Was Darwin für ein literaturwissenschaftliches Seminar interessant macht, ist die Tatsache, dass seine Wirkung nicht auf wissenschaftliche Diskurse beschränkt blieb. Besonders in Deutschland wurden seine Thesen sehr schnell als kulturelle Deutungsmuster aufgenommen und zu Weltanschauungen ausgebaut, die mit schlagender Evidenz etwa den „Kampf ums Dasein" auch auf allen gesellschaftlichen Feldern erkennen wollten.

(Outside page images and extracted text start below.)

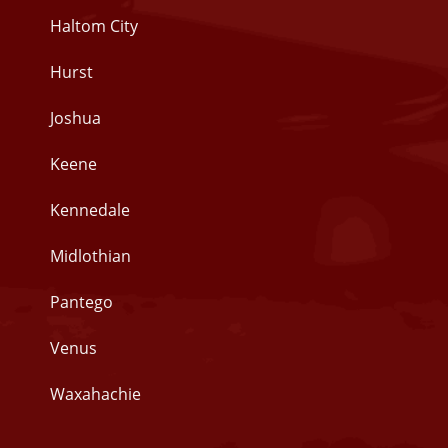
Haltom City
Hurst
Joshua
Keene
Kennedale
Midlothian
Pantego
Venus
Waxahachie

Auf diese Weise wird das, was zunächst „nur" Wissenschaft war (und sein wollte), in Familienblättern, durch Vorträge selbsternannter Spezialisten und „Naturphilosophen", aber eben auch in literarischen Texten popularisiert.

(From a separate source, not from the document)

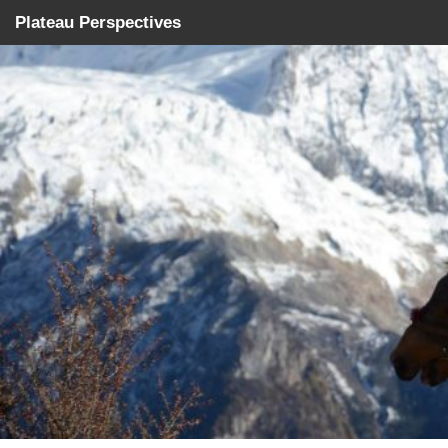
Plateau Perspectives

Wir wollen im Seminar das Phänomen des Darwinismus in Deutschland exemplarisch in den Blick nehmen, wobei sich die Diskursanalyse Michel Foucaults, eines der wichtigsten Konzepte in Literatur- und Kulturwissenschaft, als methodische Orientierung anbietet. Über seine Archäologie des Wissens wollen wir versuchen, die „diskursiven Regelmäßigkeiten" eines heterogenen Feldes zu vermessen, dessen spätere Bedeutung für die Konstitution der Klassischen Moderne kaum überschätzt werden kann. Aufmerksamkeit verdient dabei nicht zuletzt die Frage, in welcher Weise literarische Texte an den die Kultur als Ganzes betreffenden Selbstverhandlungsprozessen beteiligt sind.

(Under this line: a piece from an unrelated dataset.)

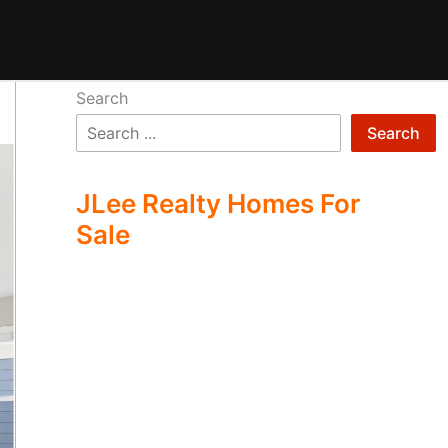
Search
Search
JLee Realty Homes For
Sale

Gelesen werden Texte von Charles Darwin, Michel Foucault, Ernst Haeckel, Gerhart Hauptmann, Friedrich Nietzsche, Wilhelm Raabe, August Strindberg, u.a.


Literatur zum Thema: Darwinismus und Literatur
Zur Einführung:
Karl Eibl: „Darwin, Haeckel, Nietzsche. Der idealistisch gefilterte Darwin in der deutschen Dichtung und Poetologie des 19. Jahrhunderts; mit einer Hypothese zum biologischen Ursprung der Kunst". In: Helmut Henne/Christine Kaiser/Fritz Mauthner (Hg.): Fritz Mauthner - Sprache, Literatur, Kritik. Festakt und Symposion zu seinem 150. Geburtstag. Tübingen 2000 (=Reihe germanistische Linguistik 224), S. 87-108.
Eve-Marie Engels: Charles Darwin. Orig.-Ausg. München 2007 (=Denker 575) [Kap. 2 u. 3]
Philipp Sarasin: Michel Foucault zur Einführung. 4. Aufl. Hamburg 2010 (=Zur Einführung 333) [Kap. 2-4]
Peter Sprengel: „Fantasies of the Origin and Dreams of Breeding. Darwinism in German and Austrian Literature around 1900". In: Monatshefte für deutschsprachige Literatur und Kultur 102 (2010), S. 458-478.